Asked about the potential punishments of six months in jail or 40 lashes, he said: "I hope people will not give their imagination free rein to think about such things."


Dr al-Mubarak has good reason not to want Britons, or other Westerners, to imagine a 54-year-old schoolteacher getting 40 lashes over nothing--nothing.

I hope people will give free rein and think about this unfortunate woman getting flogged by a Sudanese thug --I hope we all think about it very hard.

Sudanese authorities admit that no parent complained about this, and it wasn't even the teacher, but one of Ms. Gibbons’s students, a seven-year-old boy, who quite innocently gave the teddy bear the name, which happened to be the boy's own. Even some Muslim authorities asked about it were puzzled about why she was being charged, given there obviously was no malicious intent.

No one was harmed. No one, that is, except Allah, who happens to be the touchiest deity of all the world’s religions. And I thought I was hypersensitive.

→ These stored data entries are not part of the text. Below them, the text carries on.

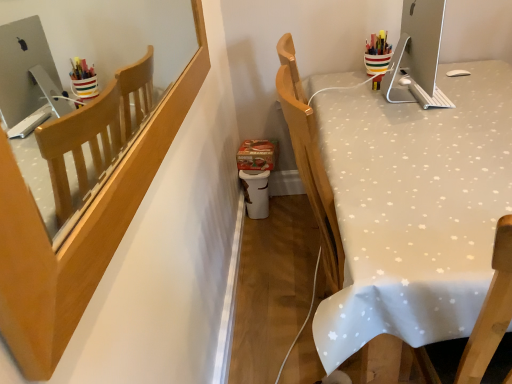 Question: Can you confirm if satin silver monitor at upper right is smaller than wooden chair back at upper left?

Choices:
 (A) yes
 (B) no

Answer: (B)

Question: Is satin silver monitor at upper right located outside wooden chair back at upper left?

Choices:
 (A) no
 (B) yes

Answer: (B)

Question: From a real-world perspective, is satin silver monitor at upper right positioned under wooden chair back at upper left based on gravity?

Choices:
 (A) no
 (B) yes

Answer: (B)

Question: Is satin silver monitor at upper right to the left of wooden chair back at upper left from the viewer's perspective?

Choices:
 (A) no
 (B) yes

Answer: (A)

Question: From a real-world perspective, is satin silver monitor at upper right located higher than wooden chair back at upper left?

Choices:
 (A) yes
 (B) no

Answer: (B)

Question: Choose the correct answer: Is white fabric-covered desk at right inside satin silver monitor at upper right or outside it?

Choices:
 (A) inside
 (B) outside

Answer: (B)

Question: Is white fabric-covered desk at right wider or thinner than satin silver monitor at upper right?

Choices:
 (A) wide
 (B) thin

Answer: (A)

Question: From a real-world perspective, is white fabric-covered desk at right above or below satin silver monitor at upper right?

Choices:
 (A) above
 (B) below

Answer: (B)

Question: Is white fabric-covered desk at right in front of or behind satin silver monitor at upper right in the image?

Choices:
 (A) front
 (B) behind

Answer: (A)

Question: Is wooden chair back at upper left inside the boundaries of satin silver monitor at upper right, or outside?

Choices:
 (A) inside
 (B) outside

Answer: (B)

Question: Is wooden chair back at upper left bigger or smaller than satin silver monitor at upper right?

Choices:
 (A) big
 (B) small

Answer: (B)

Question: Would you say wooden chair back at upper left is to the left or to the right of satin silver monitor at upper right in the picture?

Choices:
 (A) right
 (B) left

Answer: (B)

Question: From their relative heights in the image, would you say wooden chair back at upper left is taller or shorter than satin silver monitor at upper right?

Choices:
 (A) tall
 (B) short

Answer: (B)

Question: Considering the positions of satin silver monitor at upper right and wooden chair back at upper left in the image, is satin silver monitor at upper right taller or shorter than wooden chair back at upper left?

Choices:
 (A) short
 (B) tall

Answer: (B)

Question: Considering the positions of satin silver monitor at upper right and wooden chair back at upper left in the image, is satin silver monitor at upper right wider or thinner than wooden chair back at upper left?

Choices:
 (A) wide
 (B) thin

Answer: (A)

Sudanese officials are behaving as if their hands are tied, shrugging and explaining how Sudanese law is based on Sharia, which is only another way of saying that punishment must not fit the crime so much as it must placate a splenetic and irrational god. When this is what is meant by "the rule of law," don't expect much in the way of prosecutorial discretion.

Dr al-Mubarak did say yesterday that police have to follow the rule of law and investigate, but that he thought the teacher was going to be cleared because the incident was “minute.” But I'll bet he already knew better, which is why he wanted to warn us in advance not to think about the awful image of a middle-aged schoolteacher being flogged by an Islamic thug. There's nothing we can do! When Allah’s feelings get hurt, somebody’s blood has to flow.

And so there's no surprise as today we learn that not only is Ms. Gibbons not being cleared of the "minute incident," but prosecutors managed to come up with at least three charges leading to harsh penalties: inciting hatred, insulting religion and showing contempt of religious beliefs.

Let's hope the British government can put together a stern enough package of behind-the-scene diplomatic threats to convince the Sudanese to let this poor woman go.

But if not, I have to wonder, if and when this punishment is actually carried out, how likely it will be to have the effect of causing large numbers of nonMuslims looking on in horror to hate Islam, insult Islam, and feel contempt for Islam?